Going line by line through the records below, count those with the word "Taking" and give only the count.

(Bounding box prediction data)
--------
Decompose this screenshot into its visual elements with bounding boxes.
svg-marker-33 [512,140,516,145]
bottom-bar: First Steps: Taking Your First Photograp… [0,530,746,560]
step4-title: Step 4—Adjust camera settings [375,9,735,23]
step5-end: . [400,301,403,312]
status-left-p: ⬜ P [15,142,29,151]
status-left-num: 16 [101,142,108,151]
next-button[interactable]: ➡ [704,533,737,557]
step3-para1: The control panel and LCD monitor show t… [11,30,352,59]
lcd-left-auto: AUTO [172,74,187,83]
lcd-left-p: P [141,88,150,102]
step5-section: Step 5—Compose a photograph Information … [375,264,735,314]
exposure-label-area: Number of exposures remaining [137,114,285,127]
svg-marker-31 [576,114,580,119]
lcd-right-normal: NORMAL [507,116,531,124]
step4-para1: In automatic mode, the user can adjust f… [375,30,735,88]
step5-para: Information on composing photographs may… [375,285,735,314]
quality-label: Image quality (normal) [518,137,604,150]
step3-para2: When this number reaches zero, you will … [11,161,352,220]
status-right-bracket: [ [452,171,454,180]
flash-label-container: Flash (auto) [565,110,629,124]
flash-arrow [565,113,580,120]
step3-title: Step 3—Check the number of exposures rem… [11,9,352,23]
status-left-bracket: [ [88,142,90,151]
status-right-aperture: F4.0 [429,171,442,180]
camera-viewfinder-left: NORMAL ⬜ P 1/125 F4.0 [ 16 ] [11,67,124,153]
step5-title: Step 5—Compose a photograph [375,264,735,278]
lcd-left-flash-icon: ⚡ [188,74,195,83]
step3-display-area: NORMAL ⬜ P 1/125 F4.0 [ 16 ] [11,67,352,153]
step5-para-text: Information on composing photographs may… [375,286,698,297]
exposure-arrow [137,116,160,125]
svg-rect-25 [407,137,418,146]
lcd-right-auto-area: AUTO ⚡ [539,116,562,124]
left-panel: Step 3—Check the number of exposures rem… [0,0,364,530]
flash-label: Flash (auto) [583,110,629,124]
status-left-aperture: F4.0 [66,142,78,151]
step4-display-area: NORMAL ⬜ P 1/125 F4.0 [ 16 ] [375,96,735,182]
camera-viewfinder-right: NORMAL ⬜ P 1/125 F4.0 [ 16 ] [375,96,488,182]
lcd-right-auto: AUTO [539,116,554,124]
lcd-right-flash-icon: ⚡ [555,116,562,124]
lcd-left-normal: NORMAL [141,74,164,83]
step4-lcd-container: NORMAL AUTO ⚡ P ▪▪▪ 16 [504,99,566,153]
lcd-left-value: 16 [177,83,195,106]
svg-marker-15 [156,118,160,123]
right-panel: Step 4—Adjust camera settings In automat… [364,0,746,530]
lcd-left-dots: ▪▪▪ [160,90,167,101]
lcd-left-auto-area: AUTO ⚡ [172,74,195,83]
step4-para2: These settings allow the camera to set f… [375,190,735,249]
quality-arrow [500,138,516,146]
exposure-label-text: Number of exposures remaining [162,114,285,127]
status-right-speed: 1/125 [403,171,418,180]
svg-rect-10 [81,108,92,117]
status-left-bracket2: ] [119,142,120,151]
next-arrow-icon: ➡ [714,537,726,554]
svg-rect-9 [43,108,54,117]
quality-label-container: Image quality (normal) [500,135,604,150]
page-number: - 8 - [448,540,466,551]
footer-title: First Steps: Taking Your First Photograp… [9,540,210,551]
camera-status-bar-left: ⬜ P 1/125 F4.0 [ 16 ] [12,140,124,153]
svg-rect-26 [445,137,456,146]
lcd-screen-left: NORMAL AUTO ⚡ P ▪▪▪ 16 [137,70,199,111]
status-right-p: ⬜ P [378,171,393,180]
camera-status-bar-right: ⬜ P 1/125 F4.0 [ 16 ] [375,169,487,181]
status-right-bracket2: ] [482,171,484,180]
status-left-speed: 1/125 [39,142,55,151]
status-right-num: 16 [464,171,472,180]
--------
▶ TASK SOLUTION
2